April 24, 2024

Bank of America to Set Aside $14 Billion in Mortgage Deal

The whopping charge represents the banking industry’s biggest single settlement tied to the subprime mortgage boom and the subsequent financial crisis of 2008.

Of the $14 billion, $8.5 billion will go to help settle claims by heavyweight holders of the securities, including Pimco, BlackRock and the Federal Reserve Bank of New York, that have been pressing for a settlement since last fall.

The losses stem largely from mortgages underwritten by Countrywide Financial, the subprime mortgage lender that Bank of America bought in 2008.

“This is another important step we are taking in the interest of our shareholders to minimize the impact of future economic uncertainty and put legacy issues behind us,” Brian T. Moynihan, the bank’s chief executive, said in a statement. “We will continue to act aggressively, and in the best interest of our shareholders, to clean up the mortgage issues largely stemming from our purchase of Countrywide.”

In early trading, Bank of America shares rose roughly 3 percent, a sign that investors hope this deal will lift a cloud that has been hanging over the stock since last year. The bank’s mortgage woes have been considered a main reason why it has underperformed giant peers like JPMorgan Chase and Citigroup.

In addition to the $14 billion hit, the bank is taking additional charges totaling $6.4 billion in the second quarter to clean up other areas of its troubled mortgage business. That includes the $2.6 billion noncash write-off of the value of its home lending business, a move that tacitly acknowledges that it overpaid for Countrywide.

The deal will also require Bank of America, based in Charlotte, N.C., to improve its payment collection process by hiring specialists to focus on high-risk loans and to do a better job of tracking whether the bank is adhering to its own internal loan-servicing standards. 

The negotiations toward a settlement began last fall but picked up speed in recent weeks as the end of the second quarter approached. For the investors, settling avoids a costly, multiyear legal fight, while Bank of America can pile a load of its troubles into the second-quarter results and clear away one of the biggest uncertainties hanging over the company.

Last fall, Mr. Moynihan promised “hand-to-hand” combat to fight these and other legal efforts by investors to force Bank of America to make payouts for soured mortgage securities.

But he told analysts on a conference call Wednesday morning that the settlement did not mark a forced surrender. “We did fight for the last several months,” he said. “But when you look at this over all, it’s a better decision for the company. It was much more adverse to the company if we kept fighting. We’ve been battling it out.”

“It is our job, management’s job, to eliminate risk,” he added. “There is still work ahead of us on the mortgage issues but this is a major step forward for the company.”

Despite the staggering size of the settlement with the investors and other charges announced Wednesday, additional liability remains from mortgage securities that were assembled and sold by Bank of America.

Bruce Thompson, the company’s chief financial officer, said the agreement does not cover loans sold by Bank of America to other private trusts, nor does it cover mortgage securities assembled from the home loans of third parties.

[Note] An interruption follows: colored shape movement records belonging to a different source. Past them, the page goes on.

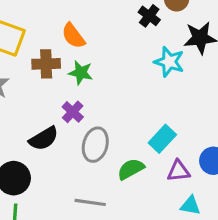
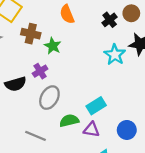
orange semicircle: (73, 36) -> (67, 14), moved
purple triangle: (179, 171) -> (91, 130), moved

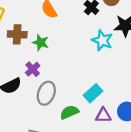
purple triangle: (91, 130) -> (103, 115), moved

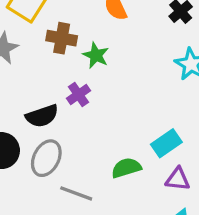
gray ellipse: (46, 93) -> (46, 158), moved

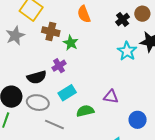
cyan rectangle: (166, 143) -> (67, 93), moved
gray ellipse: (46, 158) -> (38, 103), turned 70
purple triangle: (178, 179) -> (111, 97), moved

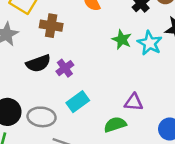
green star: (71, 43) -> (122, 40), moved
black semicircle: (37, 77) -> (38, 63), moved
green semicircle: (85, 111) -> (115, 125), moved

He added that sales and trading in the company’s vast Wall Street business is ahead of last year but remains “below the seasonally strong first quarter.” The quarter’s results include $2.5 billion in gains from the sale of assets including the company’s Balboa insurance subsidiary and a stake that it sold in BlackRock.

Bank of America, JPMorgan Chase, Citigroup and Wells Fargo have the greatest exposure to legal claims that they bundled troubled home loans and sold them as sound investments. Together, they are likely to absorb roughly 40 percent of the industry’s mortgage-related losses.

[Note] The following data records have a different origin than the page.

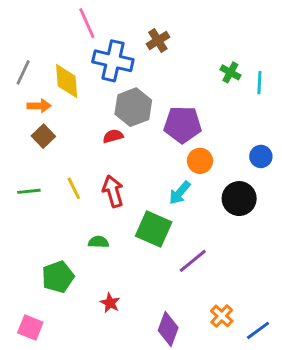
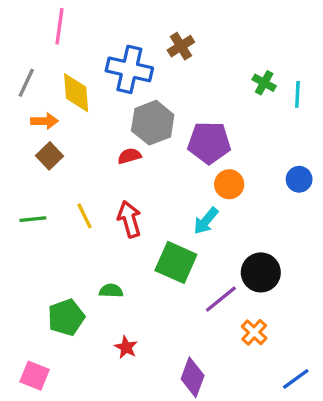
pink line: (87, 23) -> (59, 26), moved, turned 32
black circle: (239, 199) -> (261, 272), moved
green semicircle: (98, 242) -> (111, 291), moved
orange cross: (222, 316) -> (254, 332), moved

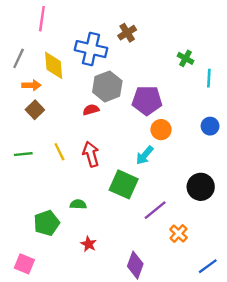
cyan line: (297, 94) -> (209, 78), moved
black circle: (261, 272) -> (201, 187), moved

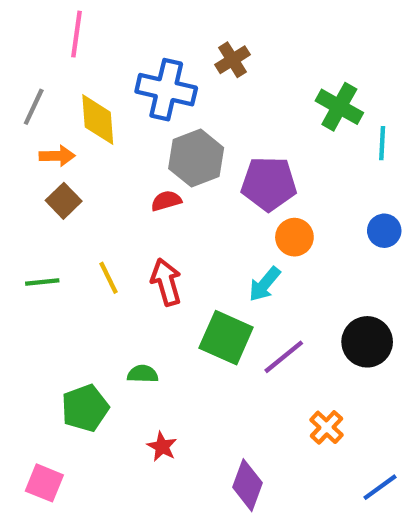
green cross: (186, 58) -> (339, 107), size x1.5
purple line: (155, 210) -> (284, 357), moved

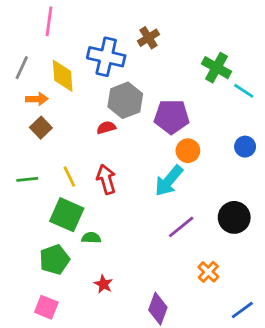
cyan line: (382, 143) -> (244, 91), turned -60
cyan arrow: (265, 284) -> (169, 181), size x1.4
green square: (226, 338) -> (67, 215), moved
pink square: (44, 483) -> (46, 307), moved

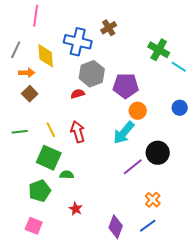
black circle: (234, 217) -> (158, 153), moved
blue line: (242, 310) -> (148, 226), moved

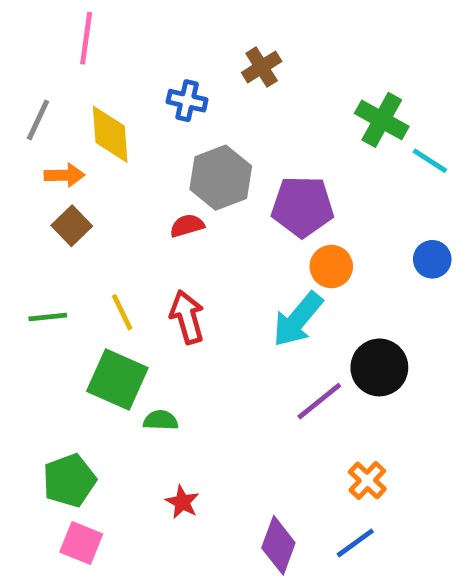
blue cross: (78, 42) -> (187, 101), size x0.6
green pentagon: (40, 191) -> (69, 480), moved

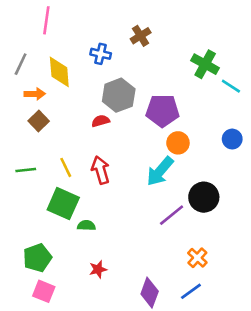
red star: (182, 502) -> (98, 269), turned 30

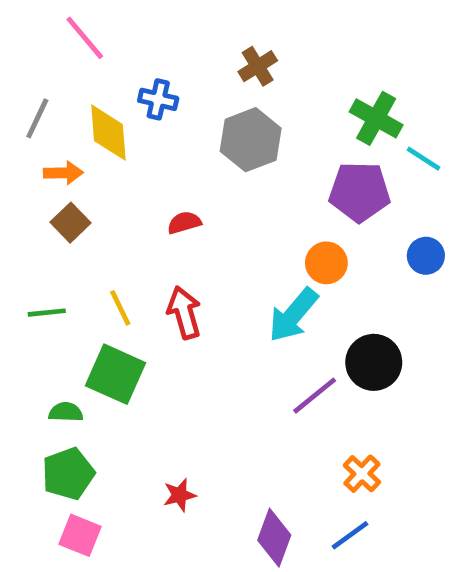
pink line: (46, 20) -> (85, 38), turned -48
blue cross: (101, 54) -> (158, 99), moved
gray hexagon: (119, 95) -> (251, 140), moved
purple pentagon: (163, 111) -> (360, 192), moved
green semicircle: (86, 225) -> (66, 412), moved

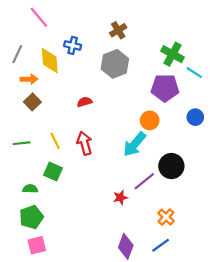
green square: (116, 374) -> (53, 171), size x0.7
red star: (179, 495) -> (120, 198), moved
pink square: (80, 535) -> (37, 245), turned -36

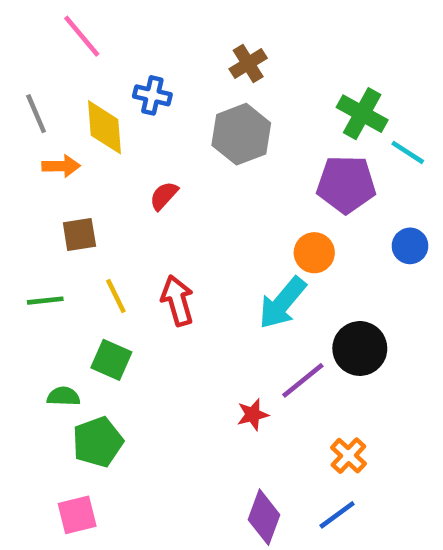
gray line: (17, 54) -> (36, 114), turned -48
brown square: (32, 102) -> (79, 234), moved, turned 35
red semicircle: (85, 102) -> (164, 196), moved, turned -32
green pentagon: (31, 217) -> (98, 442), moved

In a recent research note, Paul Miller of FBR Capital Markets projected that Bank of America could face a total of $25 billion of losses from the soured mortgages, the most of any of the major banks.

Other big banks face sizable risks, too. Mr. Miller predicted that Chase could expect losses reaching as much as $11.2 billion. Wells Fargo has potential losses of up to $5.2 billion, while Citigroup could see losses top $3.3 billion.

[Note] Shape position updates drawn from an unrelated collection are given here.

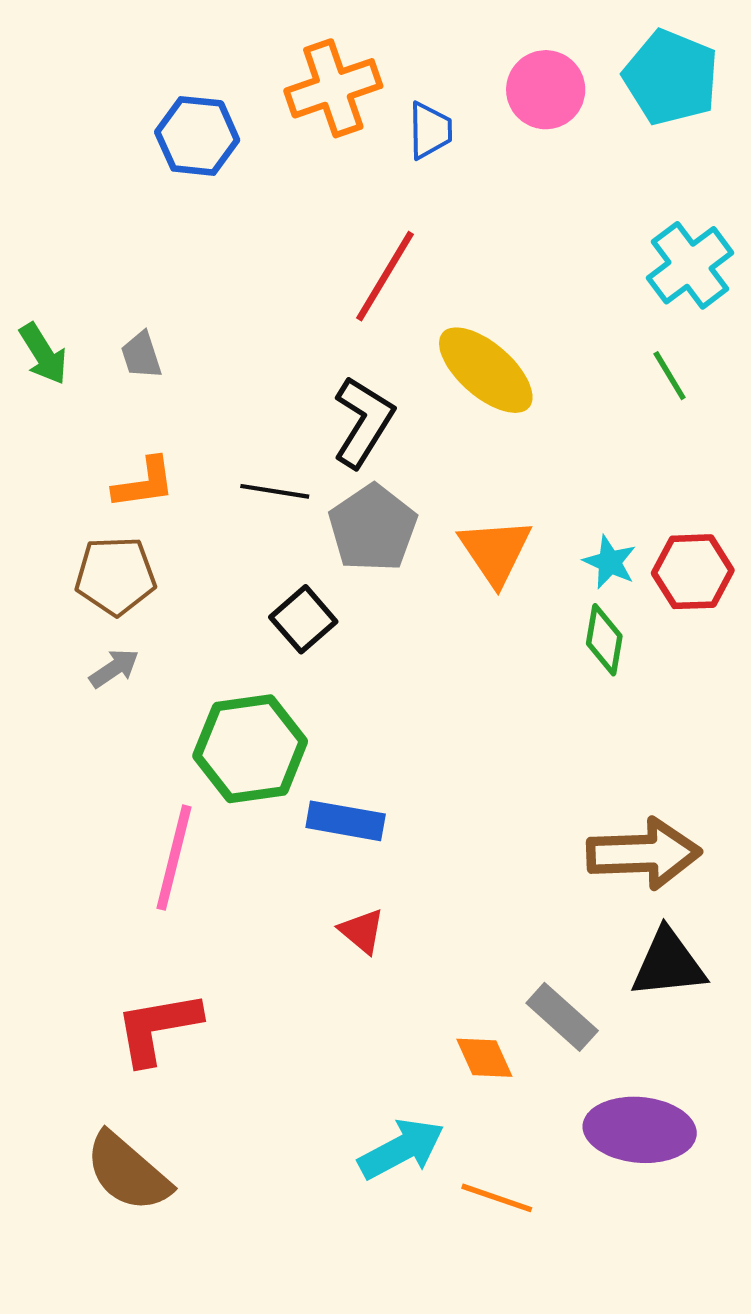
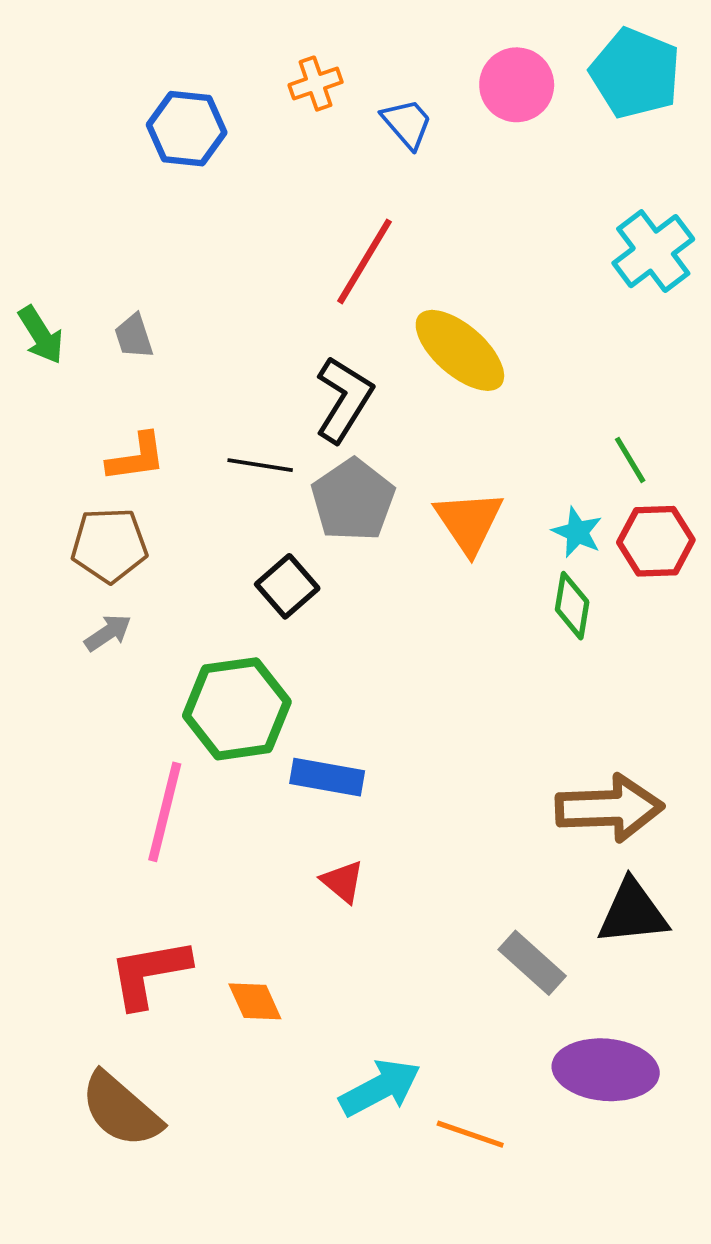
orange cross: (333, 88) -> (316, 84), size x0.6
blue trapezoid: (430, 131) -> (407, 123), turned -40
green line: (670, 376) -> (630, 460), moved
orange diamond: (484, 1058) -> (255, 1001), moved

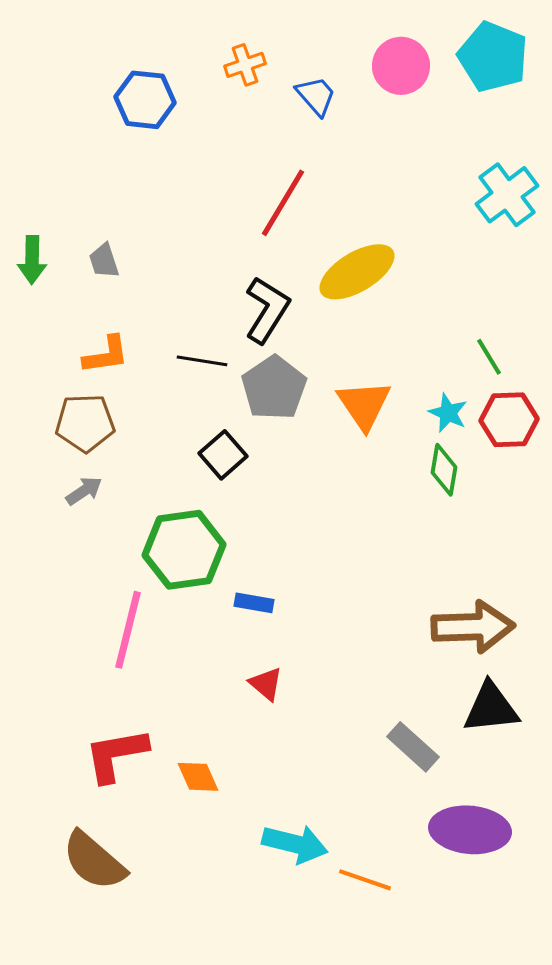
green arrow: (41, 335) -> (32, 260), turned 33
yellow ellipse: (460, 350) -> (357, 272), turned -72
blue rectangle: (327, 777) -> (254, 603), size x0.7
cyan arrow: (380, 1088) -> (295, 844), turned 42

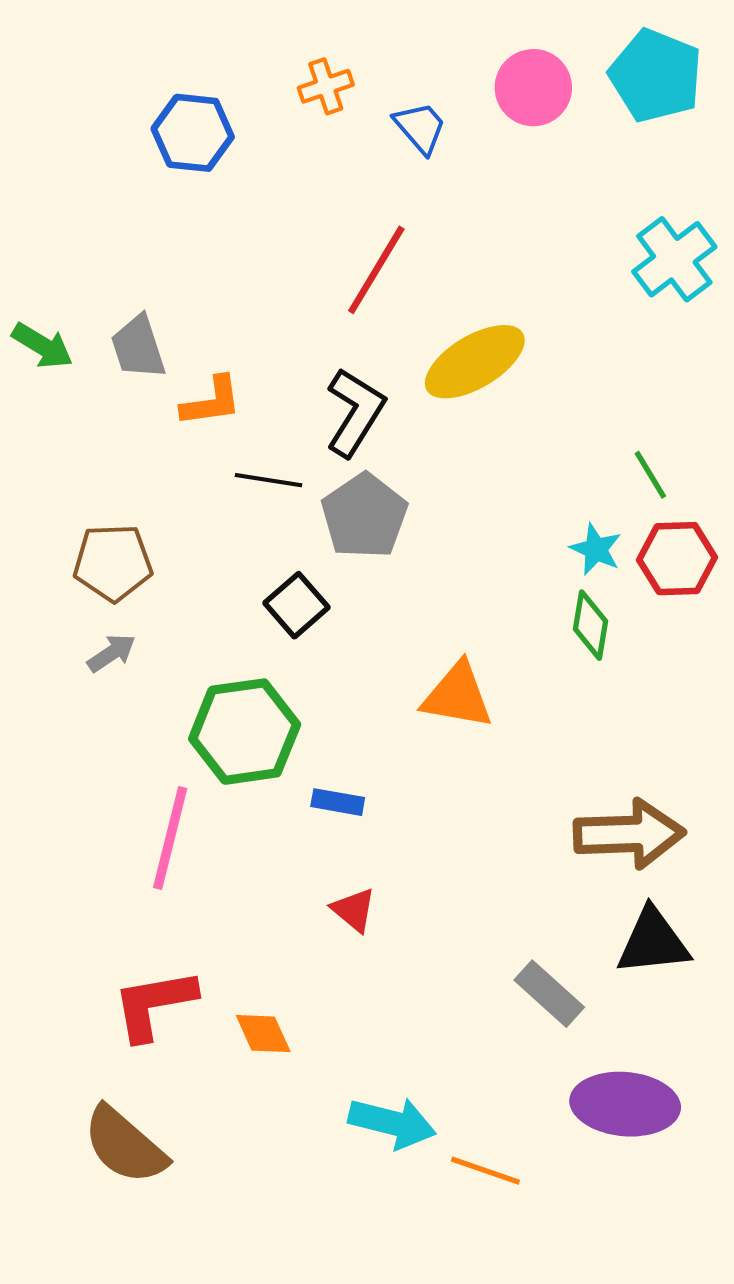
green arrow: (32, 260) -> (42, 346), turned -60
gray trapezoid: (104, 261) -> (138, 347), size x1.4
orange L-shape: (106, 355) -> (211, 402), moved
orange triangle: (364, 405) -> (457, 696), moved, turned -46

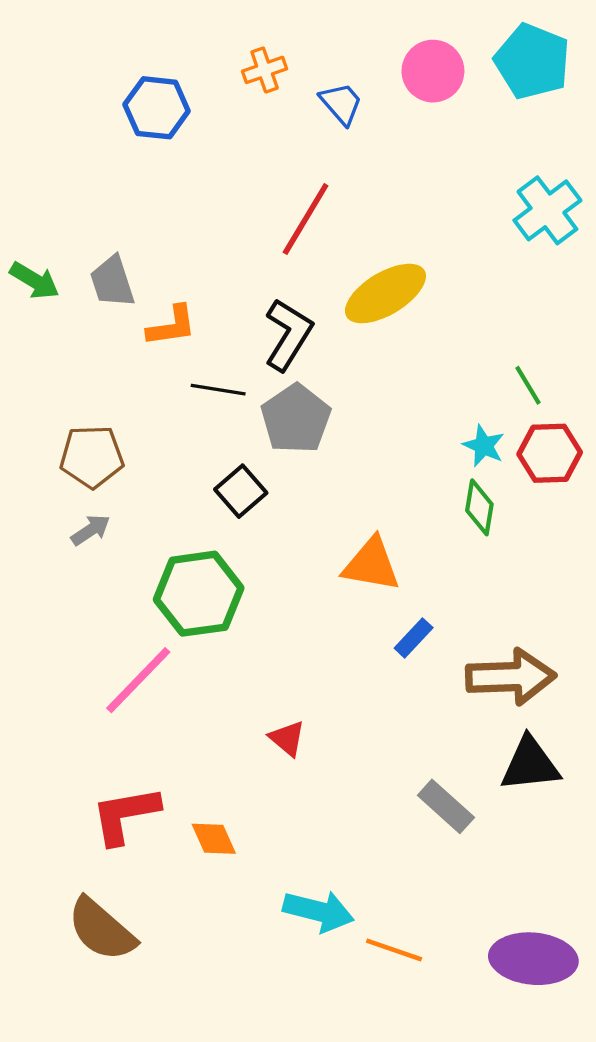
blue rectangle: (338, 802) -> (414, 638), moved, turned -57
pink line: (170, 838) -> (138, 680), turned 30
purple ellipse: (625, 1104) -> (533, 959), moved

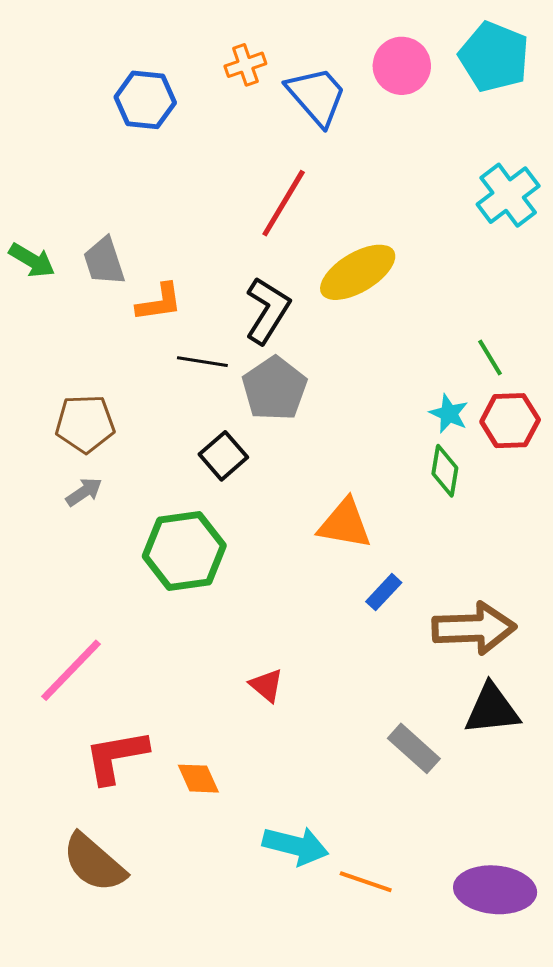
blue trapezoid: (341, 103) -> (317, 96), size x1.5
pink line: (138, 680) -> (71, 670), moved

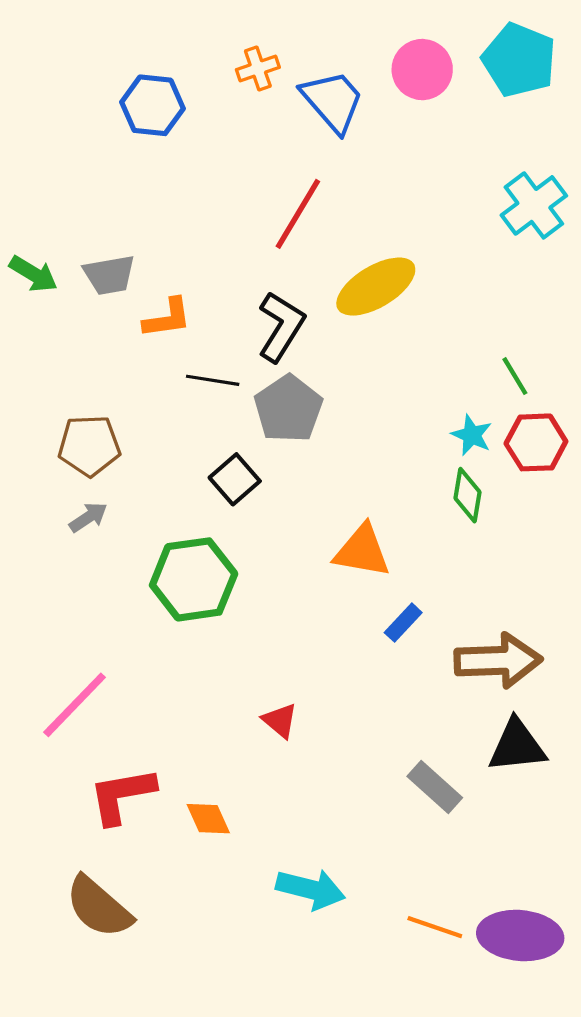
gray trapezoid: (104, 261) -> (109, 275), turned -82
orange line: (366, 882) -> (435, 927), moved

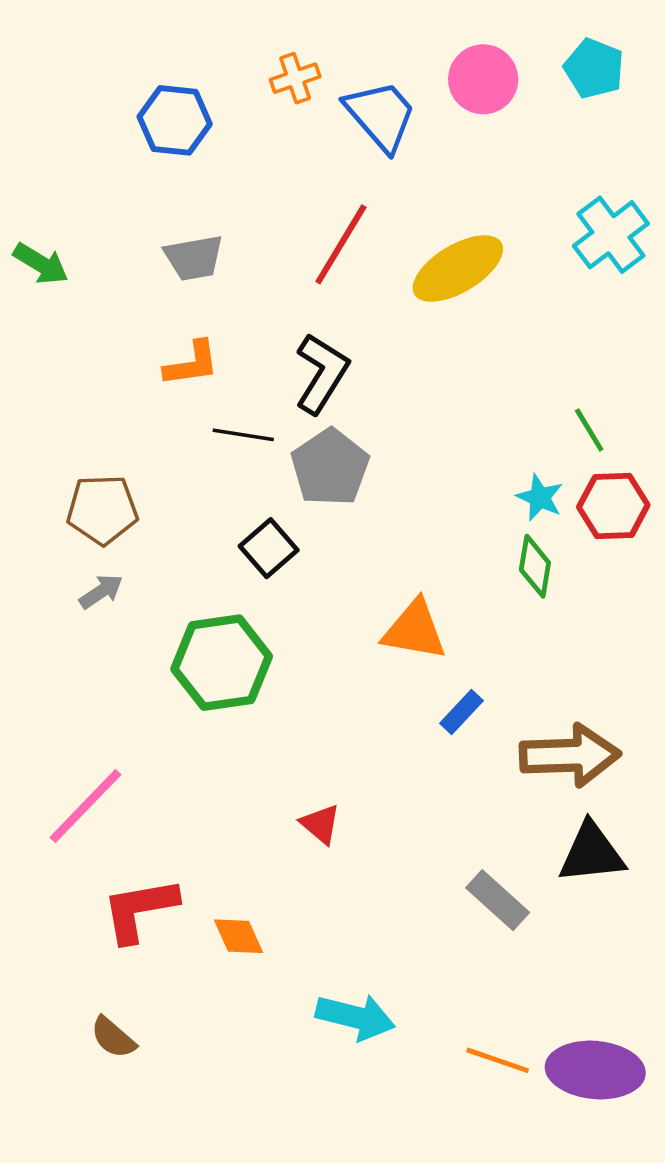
cyan pentagon: (519, 60) -> (594, 68), size x0.7
green arrow: (33, 274) -> (41, 264), moved
gray trapezoid: (109, 275) -> (194, 258), moved
yellow ellipse: (376, 287) -> (458, 269), moved
brown semicircle: (99, 907) -> (113, 1037), size x0.6

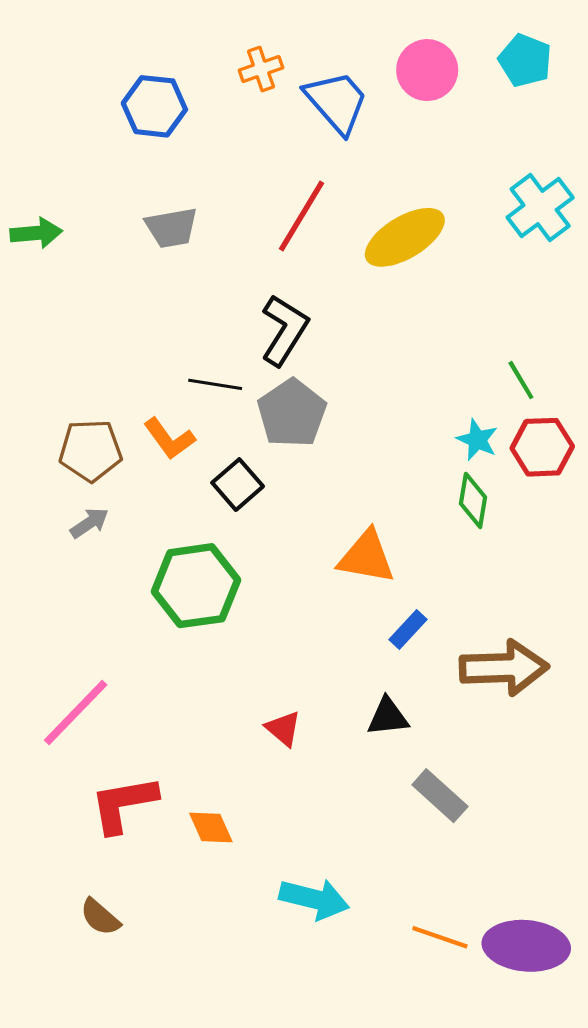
green arrow: (41, 264) -> (36, 233), turned -36
orange L-shape: (191, 364) -> (169, 439), moved, turned 62
black triangle: (592, 853) -> (388, 717), moved, size x0.7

The Bank of America settlement will require court approval in New York.

Under the terms of the accord, Bank of America would deliver the money to the trustee for the securities, Bank of New York Mellon, which would distribute it to the institutional investors.

The bank does not anticipate having to raise capital or sell stock to find the money for the settlement.

Still, other huge risks loom from the fallout of the subprime mortgage crisis. All 50 state attorneys general are in the final stages of settling an investigation into abuses by the biggest mortgage servicers, and are pressing the big banks to pay up to $30 billion in fines and penalties.

What’s more, insurance companies that backed many of the soured mortgage-backed securities are also pressing for reimbursement, arguing that the original mortgages were underwritten with false information and did not conform to normal standards.

In an interview on Tuesday, before reports of the Bank of America settlement, Sheila C. Bair, the chairwoman of the Federal Deposit Insurance Corporation, worried that the unresolved mortgage claims continued to hurt the broader economy.

“Unresolved legal claims could serve as a drag on the recovery of the housing market,” Ms. Bair said. “The healing of the housing market is essential to the recovery of the broader economy.”